Prompt
Scan the entries below and return each line that contains "ktoś".
====== Data section ======
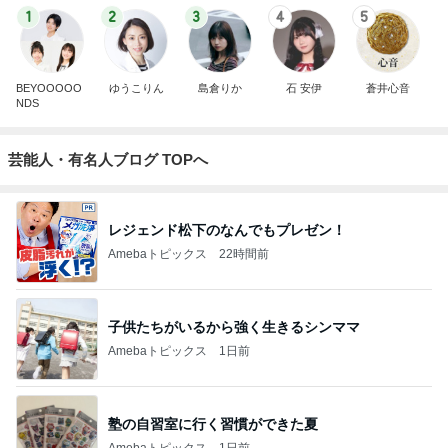
1
2
3
4
5
BEYOOOOO
ゆうこりん
島倉りか
石 安伊
蒼井心音
NDS
芸能人・有名人ブログ TOPへ
レジェンド松下のなんでもプレゼン！
Amebaトピックス
22時間前
子供たちがいるから強く生きるシンママ
Amebaトピックス
1日前
塾の自習室に行く習慣ができた夏
Amebaトピックス
1日前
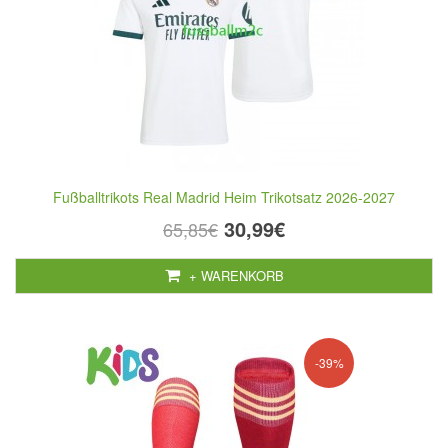
Fußballtrikots Real Madrid Heim Trikotsatz 2026-2027
30,99€
65,85€
+ WARENKORB
-39%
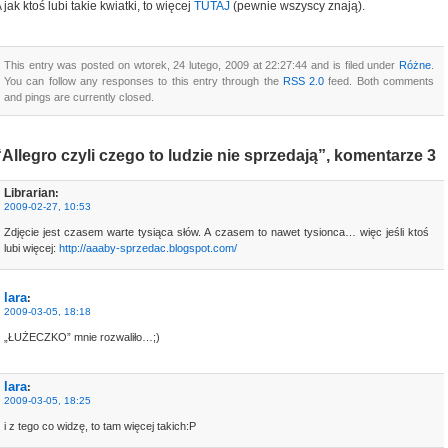
 jak ktoś lubi takie kwiatki, to więcej
TUTAJ
(pewnie wszyscy znają).
This entry was posted on wtorek, 24 lutego, 2009 at 22:27:44 and is filed under
Różne
.
You can follow any responses to this entry through the
RSS 2.0
feed. Both comments
and pings are currently closed.
“Allegro czyli czego to ludzie nie sprzedają”, komentarze 3
Librarian
:
2009-02-27, 10:53
Zdjęcie jest czasem warte tysiąca słów. A czasem to nawet tysionca… więc jeśli ktoś
lubi więcej:
http://aaaby-sprzedac.blogspot.com/
lara
:
2009-03-05, 18:18
„ŁUŻECZKO” mnie rozwaliło…;)
lara
:
2009-03-05, 18:25
i z tego co widzę, to tam więcej takich:P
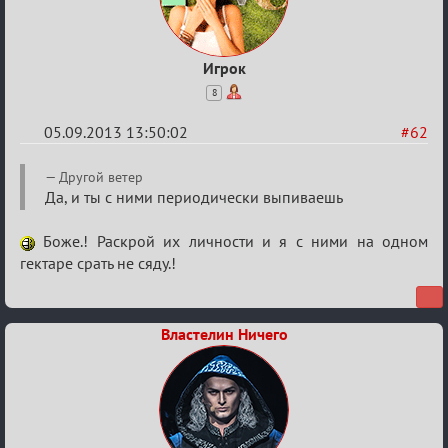
Игрок
8
05.09.2013 13:50:02
#62
Re:
Другой ветер
Годовщина
Да, и ты с ними периодически выпиваешь
2013
Боже.! Раскрой их личности и я с ними на одном
гектаре срать не сяду.!
Властелин Ничего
======
Solution to this exercise
 jak ktoś lubi takie kwiatki, to więcej
Zdjęcie jest czasem warte tysiąca słów. A czasem to nawet tysionca… więc jeśli ktoś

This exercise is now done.